Au Brésil, le Parti des travailleurs recherche des alliances électorales de droite alors que les généraux mettent en garde contre un « point de rupture »

Les manifestations massives de samedi dernier contre la gestion par le président fascisant Bolsonaro de la pandémie de COVID-19 ont aggravé la crise de la classe dirigeante brésilienne, qui craint que l'opposition sociale de masse ne se retourne contre l'ensemble de l'ordre capitaliste.

Deux fois en moins d'un mois, des centaines de milliers de Brésiliens sont descendus dans la rue avec des pancartes peintes à la main, portant les noms d'êtres chers perdus à cause de COVID et qualifiant Bolsonaro de meurtrier de masse et de génocidaire.

Comme la dernière manifestation de samedi dernier avait lieu, le pays dépassait les 500 000 morts du Covid-19, le deuxième pire nombre de morts dans le monde, devancé seulement par les Etats-Unis, qui a une population de plus de 50 pour cent plus importante.Un bilan qui a plus que doublé au cours du seul premier semestre 2021. Les principaux experts de la santé prévoient maintenant que, suivant la même tendance de doublement du nombre de décès tous les six mois, et avec de lentes vaccinations qui ne couvrent jusque là que 10 pour cent des Brésiliens, le nombre total de morts pourrait atteindre un million d'ici 2022.

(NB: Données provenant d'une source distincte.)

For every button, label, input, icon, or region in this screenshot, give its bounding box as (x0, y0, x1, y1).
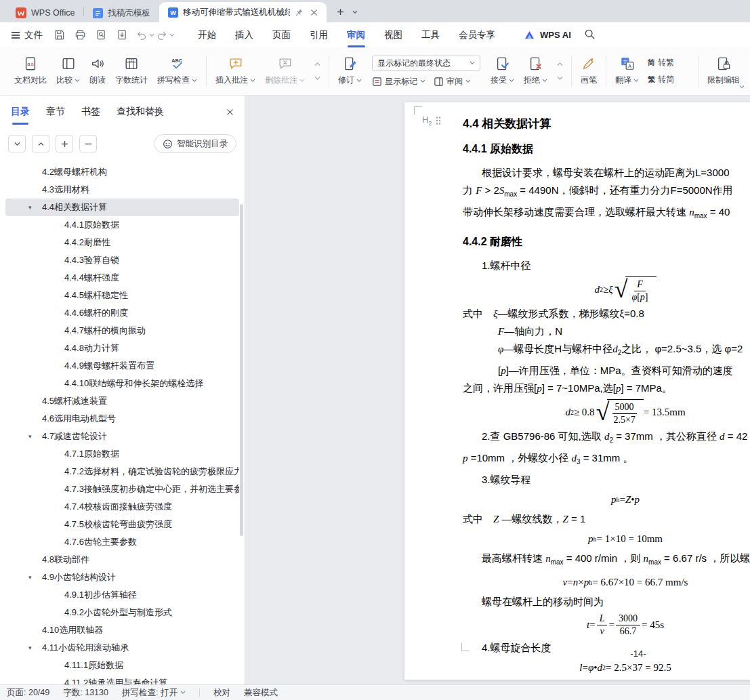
collapse-triangle-icon[interactable]: ▾ (28, 433, 32, 440)
toc-item[interactable]: 4.7.6齿轮主要参数 (5, 533, 239, 551)
toc-item[interactable]: 4.9.1初步估算轴径 (5, 586, 239, 604)
toc-item[interactable]: 4.7.4校核齿面接触疲劳强度 (5, 498, 239, 516)
to-simplified-button[interactable]: 繁转简 (648, 74, 674, 85)
smart-toc-button[interactable]: 智能识别目录 (154, 134, 236, 153)
status-compat-mode[interactable]: 兼容模式 (244, 687, 278, 699)
ribbon-collapse-icon[interactable] (738, 82, 745, 92)
menu-tab[interactable]: 页面 (263, 22, 300, 47)
toc-item[interactable]: 4.4.8动力计算 (5, 339, 239, 357)
doc-compare-button[interactable]: aa文档对比 (9, 50, 51, 92)
spell-check-button[interactable]: ABC拼写检查 (152, 50, 202, 92)
to-traditional-button[interactable]: 简转繁 (648, 57, 674, 68)
print-icon[interactable] (75, 29, 86, 41)
wps-ai-button[interactable]: WPS AI (540, 30, 571, 40)
collapse-triangle-icon[interactable]: ▾ (28, 574, 32, 581)
compare-button[interactable]: 比较 (51, 50, 85, 92)
redo-icon[interactable] (157, 30, 167, 40)
toc-item[interactable]: ▾4.9小齿轮结构设计 (5, 569, 239, 586)
toc-expand-all-button[interactable] (56, 135, 73, 152)
status-word-count[interactable]: 字数: 13130 (63, 687, 108, 699)
toc-item[interactable]: 4.7.2选择材料，确定试验齿轮的疲劳极限应力 (5, 463, 239, 480)
window-tab-docer-template[interactable]: 找稿壳模板 (84, 3, 159, 22)
next-change-button[interactable] (554, 74, 566, 83)
menu-tab[interactable]: 引用 (300, 22, 337, 47)
track-changes-button[interactable]: 修订 (333, 50, 367, 92)
toc-item[interactable]: 4.7.1原始数据 (5, 445, 239, 463)
heading-anchor[interactable]: H2 (422, 115, 442, 127)
redo-dropdown-icon[interactable] (169, 33, 175, 37)
review-pane-dropdown[interactable]: 审阅 (434, 76, 471, 87)
document-page[interactable]: H2 4.4 相关数据计算4.4.1 原始数据根据设计要求，螺母安装在螺杆上的运… (404, 102, 750, 680)
toc-collapse-all-button[interactable] (79, 135, 97, 152)
toc-item[interactable]: 4.9.2小齿轮外型与制造形式 (5, 604, 239, 621)
status-proofread[interactable]: 校对 (213, 687, 230, 699)
toc-item[interactable]: 4.3选用材料 (5, 181, 239, 199)
accept-change-button[interactable]: 接受 (486, 50, 519, 92)
sidebar-tab-chapters[interactable]: 章节 (46, 96, 65, 128)
sidebar-tab-bookmarks[interactable]: 书签 (81, 96, 100, 128)
toc-item[interactable]: 4.4.6螺杆的刚度 (5, 304, 239, 322)
previous-comment-button[interactable] (311, 60, 323, 68)
toc-item[interactable]: 4.4.10联结螺母和伸长架的螺栓选择 (5, 375, 239, 392)
toc-item[interactable]: 4.6选用电动机型号 (5, 410, 239, 428)
undo-dropdown-icon[interactable] (149, 33, 154, 37)
toc-item[interactable]: ▾4.7减速齿轮设计 (5, 428, 239, 445)
delete-comment-button[interactable]: 删除批注 (260, 50, 310, 92)
sidebar-scrollbar[interactable] (240, 204, 243, 536)
toc-item[interactable]: 4.4.2耐磨性 (5, 234, 239, 251)
toc-item[interactable]: ▾4.4相关数据计算 (5, 199, 239, 216)
menu-tab[interactable]: 审阅 (337, 22, 375, 47)
toc-item[interactable]: 4.8联动部件 (5, 551, 239, 569)
undo-icon[interactable] (136, 30, 147, 40)
toc-item[interactable]: 4.4.4螺杆强度 (5, 269, 239, 287)
menu-tab[interactable]: 工具 (412, 22, 449, 47)
toc-item[interactable]: 4.7.5校核齿轮弯曲疲劳强度 (5, 516, 239, 533)
toc-item[interactable]: 4.2螺母螺杆机构 (5, 163, 239, 181)
close-tab-icon[interactable] (310, 9, 318, 16)
toc-item[interactable]: ▾4.11小齿轮用滚动轴承 (5, 639, 239, 657)
toc-item[interactable]: 4.5螺杆减速装置 (5, 392, 239, 410)
reject-change-button[interactable]: 拒绝 (519, 50, 552, 92)
toc-dropdown-button[interactable] (8, 135, 26, 152)
toc-item[interactable]: 4.10选用联轴器 (5, 621, 239, 639)
new-tab-button[interactable] (332, 3, 350, 20)
menu-tab[interactable]: 开始 (188, 22, 226, 47)
menu-tab[interactable]: 会员专享 (449, 22, 505, 47)
translate-button[interactable]: 文A翻译 (610, 50, 644, 92)
sidebar-tab-find-replace[interactable]: 查找和替换 (117, 96, 164, 128)
file-menu-button[interactable]: 文件 (9, 29, 48, 41)
markup-state-select[interactable]: 显示标记的最终状态 (372, 56, 480, 71)
collapse-triangle-icon[interactable]: ▾ (28, 644, 32, 651)
tab-list-button[interactable] (352, 6, 358, 16)
menu-tab[interactable]: 视图 (375, 22, 412, 47)
word-count-button[interactable]: 123字数统计 (110, 50, 152, 92)
print-preview-icon[interactable] (96, 29, 107, 41)
pin-icon[interactable] (295, 8, 304, 17)
insert-comment-button[interactable]: 插入批注 (211, 50, 260, 92)
toc-item[interactable]: 4.7.3接触强度初步确定中心距，并初选主要参数 (5, 480, 239, 498)
window-tab-current-document[interactable]: W移动可伸缩带式输送机机械结构 (159, 2, 327, 22)
ink-pen-button[interactable]: 画笔 (576, 50, 602, 92)
export-pdf-icon[interactable] (117, 29, 128, 41)
search-icon[interactable] (584, 28, 595, 41)
window-tab-wps-home[interactable]: WPS Office (7, 3, 83, 22)
previous-change-button[interactable] (554, 60, 566, 68)
next-comment-button[interactable] (311, 74, 323, 83)
toc-item[interactable]: 4.4.5螺杆稳定性 (5, 287, 239, 304)
menu-tab[interactable]: 插入 (226, 22, 263, 47)
collapse-triangle-icon[interactable]: ▾ (28, 204, 32, 211)
toc-item[interactable]: 4.4.7螺杆的横向振动 (5, 322, 239, 339)
toc-item[interactable]: 4.4.9螺母螺杆装置布置 (5, 357, 239, 375)
status-page-indicator[interactable]: 页面: 20/49 (7, 687, 49, 699)
save-icon[interactable] (54, 29, 65, 41)
close-icon[interactable] (226, 108, 234, 116)
toc-item[interactable]: 4.4.3验算自锁 (5, 251, 239, 269)
toc-collapse-up-button[interactable] (32, 135, 49, 152)
sidebar-tab-toc[interactable]: 目录 (11, 96, 30, 128)
status-spellcheck-status[interactable]: 拼写检查: 打开 (122, 687, 186, 699)
toc-item[interactable]: 4.4.1原始数据 (5, 216, 239, 234)
read-aloud-button[interactable]: 朗读 (85, 50, 110, 92)
show-markup-dropdown[interactable]: 显示标记 (372, 76, 425, 87)
toc-item[interactable]: 4.11.2轴承选用与寿命计算 (5, 674, 239, 684)
toc-item[interactable]: 4.11.1原始数据 (5, 657, 239, 674)
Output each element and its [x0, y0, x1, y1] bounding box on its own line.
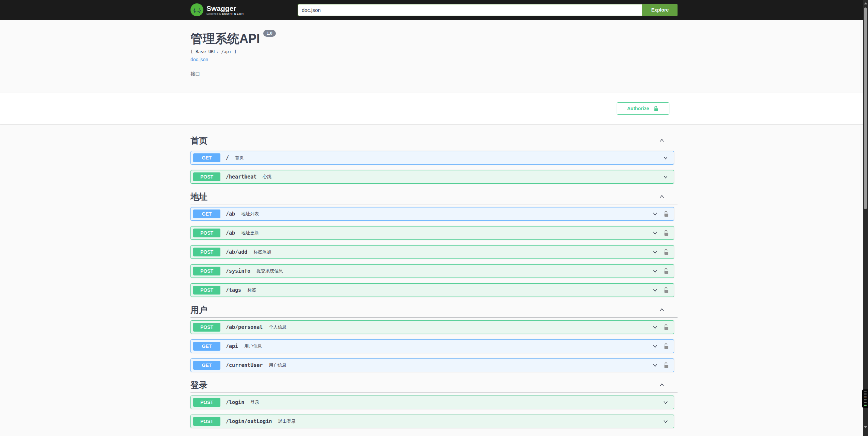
operation-row[interactable]: GET /ab 地址列表: [190, 207, 674, 221]
unlock-icon[interactable]: [664, 343, 669, 350]
url-input[interactable]: [298, 4, 642, 16]
operation-description: 个人信息: [269, 324, 286, 330]
operation-row[interactable]: POST /ab/add 标签添加: [190, 245, 674, 259]
operation-path: /ab/add: [226, 249, 247, 255]
operation-description: 标签: [247, 287, 256, 293]
operation-path: /ab: [226, 211, 235, 217]
chevron-up-icon[interactable]: [658, 306, 665, 313]
tag-section: 用户 POST /ab/personal 个人信息 GET /api 用户信息: [190, 302, 678, 372]
operation-list: GET /ab 地址列表 POST /ab 地址更新 POST /ab/add …: [190, 204, 678, 297]
tag-header[interactable]: 用户: [190, 302, 678, 318]
method-badge: GET: [193, 342, 220, 351]
tag-title: 用户: [190, 304, 207, 316]
minimap-marker: [864, 405, 867, 406]
operation-path: /heartbeat: [226, 174, 256, 180]
chevron-down-icon[interactable]: [652, 230, 658, 236]
scrollbar-thumb[interactable]: [864, 7, 867, 209]
api-title: 管理系统API 1.0: [190, 31, 678, 46]
swagger-logo-subtitle: Supported by SMARTBEAR: [206, 12, 244, 15]
chevron-down-icon[interactable]: [662, 173, 669, 180]
tag-section: 地址 GET /ab 地址列表 POST /ab 地址更新 POST /: [190, 189, 678, 297]
tag-header[interactable]: 地址: [190, 189, 678, 204]
operation-row[interactable]: GET /api 用户信息: [190, 339, 674, 353]
operation-row[interactable]: GET /currentUser 用户信息: [190, 358, 674, 372]
version-badge: 1.0: [263, 30, 276, 37]
minimap-marker: [864, 391, 867, 392]
api-info-section: 管理系统API 1.0 [ Base URL: /api ] doc.json …: [0, 20, 868, 93]
operation-description: 用户信息: [269, 362, 286, 368]
unlock-icon[interactable]: [664, 230, 669, 236]
operation-path: /: [226, 155, 229, 161]
unlock-icon[interactable]: [664, 249, 669, 255]
operation-description: 地址更新: [241, 230, 259, 236]
tag-header[interactable]: 登录: [190, 378, 678, 393]
operation-description: 首页: [235, 155, 244, 161]
operation-row[interactable]: POST /login/outLogin 退出登录: [190, 415, 674, 428]
scrollbar-track[interactable]: [863, 0, 868, 436]
unlock-icon: [654, 105, 659, 112]
explore-button[interactable]: Explore: [642, 4, 678, 16]
tag-header[interactable]: 首页: [190, 133, 678, 148]
operation-description: 标签添加: [253, 249, 271, 255]
scheme-container: Authorize: [0, 93, 868, 124]
scroll-minimap[interactable]: [862, 389, 868, 408]
chevron-down-icon[interactable]: [662, 399, 669, 406]
operation-path: /currentUser: [226, 362, 263, 368]
minimap-marker: [864, 399, 867, 400]
operation-row[interactable]: POST /sysinfo 提交系统信息: [190, 264, 674, 278]
chevron-down-icon[interactable]: [652, 268, 658, 274]
chevron-down-icon[interactable]: [652, 362, 658, 369]
doc-json-link[interactable]: doc.json: [190, 57, 208, 62]
swagger-logo[interactable]: {…} Swagger Supported by SMARTBEAR: [190, 3, 244, 16]
unlock-icon[interactable]: [664, 211, 669, 217]
method-badge: POST: [193, 417, 220, 426]
minimap-marker: [864, 396, 867, 397]
method-badge: POST: [193, 323, 220, 332]
operation-path: /tags: [226, 287, 241, 293]
chevron-up-icon[interactable]: [658, 137, 665, 144]
chevron-down-icon[interactable]: [662, 418, 669, 425]
chevron-down-icon[interactable]: [662, 154, 669, 161]
unlock-icon[interactable]: [664, 324, 669, 331]
sections: 首页 GET / 首页 POST /heartbeat 心跳 地址 GET /a…: [186, 133, 682, 428]
chevron-down-icon[interactable]: [652, 287, 658, 294]
operation-list: POST /login 登录 POST /login/outLogin 退出登录: [190, 393, 678, 428]
operation-row[interactable]: GET / 首页: [190, 151, 674, 165]
swagger-logo-title: Swagger: [206, 5, 244, 12]
chevron-up-icon[interactable]: [658, 193, 665, 200]
operation-row[interactable]: POST /ab 地址更新: [190, 226, 674, 240]
chevron-down-icon[interactable]: [652, 343, 658, 350]
smartbear-label: SMARTBEAR: [222, 12, 244, 15]
api-description: 接口: [190, 71, 678, 77]
operation-path: /login: [226, 399, 244, 405]
operation-description: 提交系统信息: [256, 268, 283, 274]
operation-row[interactable]: POST /ab/personal 个人信息: [190, 320, 674, 334]
base-url: [ Base URL: /api ]: [190, 49, 678, 54]
operation-row[interactable]: POST /tags 标签: [190, 283, 674, 297]
chevron-down-icon[interactable]: [652, 324, 658, 331]
chevron-up-icon[interactable]: [658, 382, 665, 388]
operation-description: 登录: [250, 399, 259, 405]
tag-title: 登录: [190, 380, 207, 391]
unlock-icon[interactable]: [664, 268, 669, 274]
tag-title: 地址: [190, 191, 207, 202]
operation-row[interactable]: POST /heartbeat 心跳: [190, 170, 674, 184]
minimap-marker: [864, 402, 867, 403]
operation-path: /ab: [226, 230, 235, 236]
operation-list: GET / 首页 POST /heartbeat 心跳: [190, 148, 678, 184]
unlock-icon[interactable]: [664, 287, 669, 294]
chevron-down-icon[interactable]: [652, 211, 658, 217]
tag-section: 首页 GET / 首页 POST /heartbeat 心跳: [190, 133, 678, 184]
chevron-down-icon[interactable]: [652, 249, 658, 255]
operation-row[interactable]: POST /login 登录: [190, 396, 674, 409]
operation-path: /login/outLogin: [226, 418, 272, 424]
method-badge: POST: [193, 286, 220, 295]
minimap-marker: [864, 398, 867, 398]
scroll-up-arrow-icon[interactable]: [864, 2, 867, 4]
operations-area: 首页 GET / 首页 POST /heartbeat 心跳 地址 GET /a…: [0, 124, 868, 428]
scroll-down-arrow-icon[interactable]: [864, 426, 867, 428]
method-badge: POST: [193, 267, 220, 275]
operation-path: /ab/personal: [226, 324, 263, 330]
authorize-button[interactable]: Authorize: [617, 102, 669, 115]
unlock-icon[interactable]: [664, 362, 669, 369]
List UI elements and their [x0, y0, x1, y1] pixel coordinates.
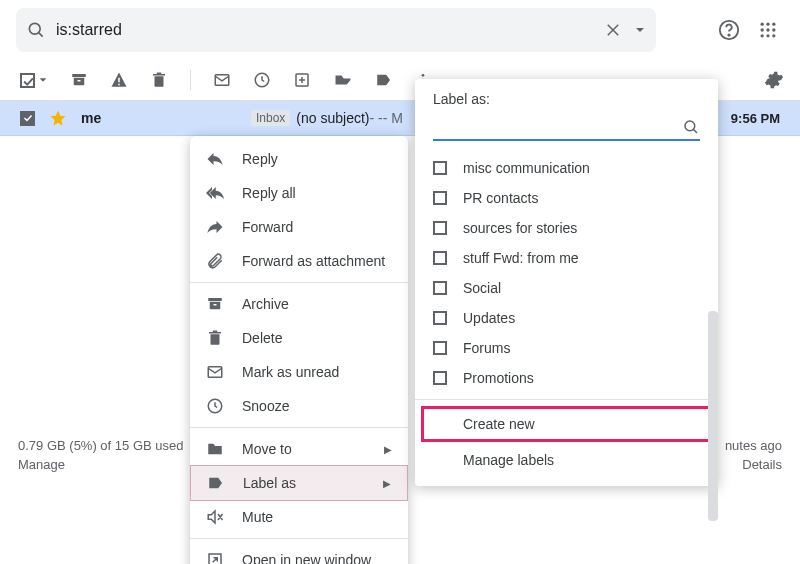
menu-label-as[interactable]: Label as▶ — [190, 465, 408, 501]
footer-left: 0.79 GB (5%) of 15 GB used Manage — [18, 438, 183, 476]
menu-reply-all[interactable]: Reply all — [190, 176, 408, 210]
menu-forward-attachment[interactable]: Forward as attachment — [190, 244, 408, 278]
svg-point-14 — [772, 34, 775, 37]
header-right-icons — [718, 19, 784, 41]
checkbox-icon[interactable] — [433, 281, 447, 295]
menu-delete-label: Delete — [242, 330, 282, 346]
label-option-text: sources for stories — [463, 220, 577, 236]
select-checkbox[interactable] — [20, 73, 48, 88]
label-option[interactable]: Updates — [415, 303, 718, 333]
help-icon[interactable] — [718, 19, 740, 41]
checkbox-icon[interactable] — [433, 371, 447, 385]
checkbox-icon[interactable] — [433, 311, 447, 325]
checkbox-icon[interactable] — [433, 191, 447, 205]
menu-mute-label: Mute — [242, 509, 273, 525]
menu-label-as-label: Label as — [243, 475, 296, 491]
trash-icon — [206, 329, 226, 347]
menu-delete[interactable]: Delete — [190, 321, 408, 355]
checkbox-icon[interactable] — [433, 221, 447, 235]
svg-point-9 — [761, 28, 764, 31]
svg-point-28 — [685, 121, 695, 131]
snooze-icon[interactable] — [253, 71, 271, 89]
svg-point-10 — [766, 28, 769, 31]
label-search-input[interactable] — [433, 119, 682, 135]
move-to-icon[interactable] — [333, 71, 353, 89]
clock-icon — [206, 397, 226, 415]
menu-forward[interactable]: Forward — [190, 210, 408, 244]
archive-icon[interactable] — [70, 71, 88, 89]
menu-reply-all-label: Reply all — [242, 185, 296, 201]
label-option-text: misc communication — [463, 160, 590, 176]
search-options-icon[interactable] — [634, 24, 646, 36]
attachment-icon — [206, 252, 226, 270]
menu-snooze-label: Snooze — [242, 398, 289, 414]
label-option-text: Promotions — [463, 370, 534, 386]
checkbox-icon[interactable] — [433, 161, 447, 175]
menu-snooze[interactable]: Snooze — [190, 389, 408, 423]
apps-icon[interactable] — [758, 20, 778, 40]
label-option[interactable]: misc communication — [415, 153, 718, 183]
report-spam-icon[interactable] — [110, 71, 128, 89]
menu-archive[interactable]: Archive — [190, 287, 408, 321]
mail-icon — [206, 363, 226, 381]
delete-icon[interactable] — [150, 71, 168, 89]
label-option-text: Social — [463, 280, 501, 296]
add-to-tasks-icon[interactable] — [293, 71, 311, 89]
label-option[interactable]: Social — [415, 273, 718, 303]
manage-link[interactable]: Manage — [18, 457, 183, 472]
mark-unread-icon[interactable] — [213, 71, 231, 89]
label-option-text: stuff Fwd: from me — [463, 250, 579, 266]
manage-labels[interactable]: Manage labels — [415, 442, 718, 478]
label-option[interactable]: Promotions — [415, 363, 718, 393]
menu-mute[interactable]: Mute — [190, 500, 408, 534]
email-snippet: - -- M — [370, 110, 403, 126]
svg-point-8 — [772, 23, 775, 26]
label-option[interactable]: sources for stories — [415, 213, 718, 243]
search-icon — [682, 118, 700, 136]
menu-move-to[interactable]: Move to▶ — [190, 432, 408, 466]
label-option[interactable]: Forums — [415, 333, 718, 363]
toolbar-separator — [190, 70, 191, 90]
email-time: 9:56 PM — [731, 111, 780, 126]
context-menu: Reply Reply all Forward Forward as attac… — [190, 136, 408, 564]
clear-search-icon[interactable] — [604, 21, 622, 39]
label-icon — [207, 474, 227, 492]
svg-point-5 — [728, 34, 729, 35]
svg-point-12 — [761, 34, 764, 37]
details-link[interactable]: Details — [725, 457, 782, 472]
label-search[interactable] — [433, 115, 700, 141]
activity-text: nutes ago — [725, 438, 782, 453]
label-option-text: PR contacts — [463, 190, 538, 206]
label-option-text: Forums — [463, 340, 510, 356]
search-input[interactable] — [56, 21, 596, 39]
reply-icon — [206, 150, 226, 168]
menu-mark-unread[interactable]: Mark as unread — [190, 355, 408, 389]
inbox-chip[interactable]: Inbox — [251, 110, 290, 126]
menu-open-new-window[interactable]: Open in new window — [190, 543, 408, 564]
scrollbar[interactable] — [708, 311, 718, 521]
menu-reply[interactable]: Reply — [190, 142, 408, 176]
star-icon[interactable] — [49, 109, 67, 127]
checkbox-icon[interactable] — [433, 251, 447, 265]
folder-icon — [206, 440, 226, 458]
menu-mark-unread-label: Mark as unread — [242, 364, 339, 380]
storage-text: 0.79 GB (5%) of 15 GB used — [18, 438, 183, 453]
search-bar-row — [0, 0, 800, 64]
menu-forward-label: Forward — [242, 219, 293, 235]
svg-point-21 — [422, 74, 425, 77]
search-box[interactable] — [16, 8, 656, 52]
row-checkbox[interactable] — [20, 111, 35, 126]
search-icon — [26, 20, 46, 40]
label-option[interactable]: PR contacts — [415, 183, 718, 213]
svg-point-6 — [761, 23, 764, 26]
svg-rect-24 — [208, 298, 222, 301]
menu-archive-label: Archive — [242, 296, 289, 312]
checkbox-icon[interactable] — [433, 341, 447, 355]
labels-icon[interactable] — [375, 71, 393, 89]
settings-icon[interactable] — [764, 70, 784, 90]
menu-divider — [190, 538, 408, 539]
menu-divider — [190, 282, 408, 283]
create-new-label[interactable]: Create new — [421, 406, 712, 442]
menu-forward-attachment-label: Forward as attachment — [242, 253, 385, 269]
label-option[interactable]: stuff Fwd: from me — [415, 243, 718, 273]
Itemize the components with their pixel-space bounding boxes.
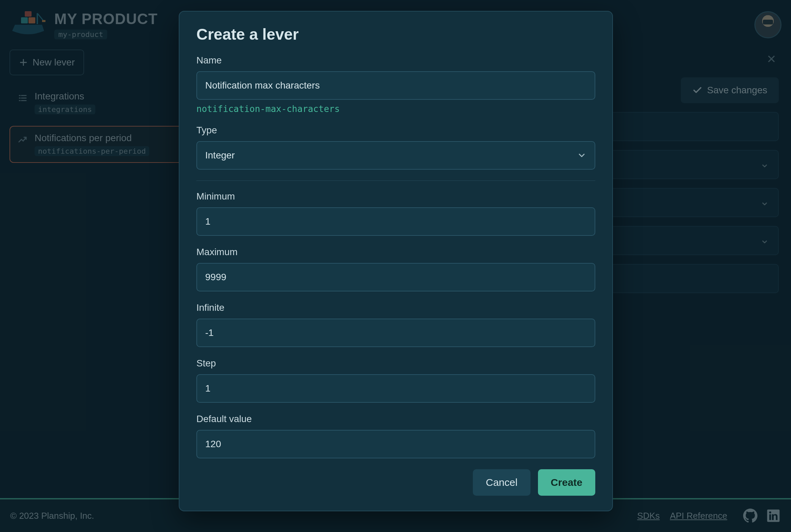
maximum-label: Maximum [196,247,595,258]
cancel-button[interactable]: Cancel [473,469,530,496]
maximum-input[interactable] [196,263,595,291]
chevron-down-icon [577,151,586,160]
type-value: Integer [205,150,235,161]
type-select[interactable]: Integer [196,141,595,170]
create-lever-modal: Create a lever Name notification-max-cha… [179,11,613,511]
type-label: Type [196,125,595,136]
infinite-input[interactable] [196,319,595,347]
name-input[interactable] [196,71,595,100]
step-input[interactable] [196,374,595,403]
step-label: Step [196,358,595,369]
default-value-input[interactable] [196,430,595,458]
name-label: Name [196,55,595,66]
minimum-input[interactable] [196,207,595,236]
infinite-label: Infinite [196,302,595,313]
minimum-label: Minimum [196,191,595,202]
default-value-label: Default value [196,414,595,424]
name-slug: notification-max-characters [196,104,595,114]
create-button[interactable]: Create [538,469,595,496]
modal-title: Create a lever [196,25,595,43]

Les manifestations étaient une démonstration intense, bien qu’initiale, d’une profonde colère des travailleurs, déjà exprimée par des centaines de grèves contre la politique d'immunité collective des classes dirigeantes brésiliennes et internationales ; elles touchèrent en particulier les travailleurs de l'industrie, de la santé, des transports et de l'éducation de tout le pays.

Manifestation de masse à São Paulo le 19 juin (source : @midianinja)

Alors que ces grèves et ces luttes ont été réprimées et isolées par les médias, les syndicats pro-patronat et l'opposition parlementaire dirigée par le Parti des travailleurs (PT), l'éruption des manifestations de masse a assurément rangé le Brésil parmi les pays d’Amérique latine touchés par des troubles civils massifs, qui s’étendent maintenant du Paraguay à la Colombie. Elle a également réduit en miettes le récit promu par la « gauche » petite-bourgeoise du Brésil – selon lequel la classe ouvrière et les sections appauvries de la classe moyenne sont dominées par le conservatisme social et la subordination passive devant le fasciste Bolsonaro.

Cette optique démoralisée et fausse n'a jamais été prise au sérieux par le gouvernement lui-même. Bolsonaro déclare constamment que le Brésil est confronté au spectre d'une révolte sociale de masse comme celle qui a secoué le Chili en 2019, et qu'une telle éruption le forcerait à adopter des pouvoirs dictatoriaux pour « rétablir l'ordre ». Bolsonaro a averti à plusieurs reprises ses opposants de ne pas « aller trop loin » (« esticar a corda »), c'est-à-dire de ne pas s'opposer fondamentalement à lui, afin de ne pas « provoquer » un coup d'État.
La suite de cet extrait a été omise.